Despite what is expected to be a fairly small injection this week, the broker said he’s not too worried because the biggest users of storage are the utilities. “Once that gas starts flowing, price isn’t going to be an issue,” he said. “The reliability of supply is the mantra. We are heading out of the darkness from the woods and pretty soon we are going to start seeing some light on this whole situation.”

Kennedy said Tuesday’s 20-cent bump was technical buying by funds. “It was a small push. It didn’t need to be large because the market was quiet,” he said. “The trade [producers and end-users] doesn’t know what to do with it. You can’t say buy or sell if you don’t know what it is worth. If we lose any more gas for the winter, we could have a problem if there is a colder than normal winter. The key term is ‘could,’ because there is a big unknown there.”

As winter demand for residential heating picks up, intense competition for natural gas may emerge from a sector that had been largely discounted. “[Monday’s] soaring ISM (Instititute of Supply Managers) manufacturing number seems to suggest demand for natural gas will be high,” said Phil Flynn, a broker at Alaron in Chicago. On Monday the ISM reported the September index at 59.4%, way ahead of market expectations of 52%. The index is a survey of purchasing managers, and a reading above 50% is an indication of an expanding economy and economic growth.

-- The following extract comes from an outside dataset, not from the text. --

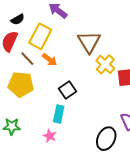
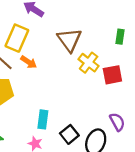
black square: (67, 90) -> (69, 134), moved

“Many manufacturers with contracts will be sent scurrying for supply and this could lead to tightness in other products. This comes at a time when the U.S. government is warning Americans that our heating bills will be 70% higher this year,” noted Flynn. Currently Gulf of Mexico gas production is at almost 30% of normal and potential competition for supply looms. “The lack of progress on the natural gas front is leaving traders to guess just what the end game will be this winter,” said Flynn.

Some traders are guessing that the market stays about where it is for the short term. “It’s hard to say if the market is at a near-term top. The fact that it held above $14 in the November contract Monday is encouraging even though the oil sector retreated. That indicates a firm market,” said Marshal Steeves, analyst with Refco in New York.

He added that improvements have been small in getting Gulf gas production online, and “I don’t see the market retreating until that number improves. Perhaps in the next couple of weeks, the pre-Rita production levels can be reached,” he suggested.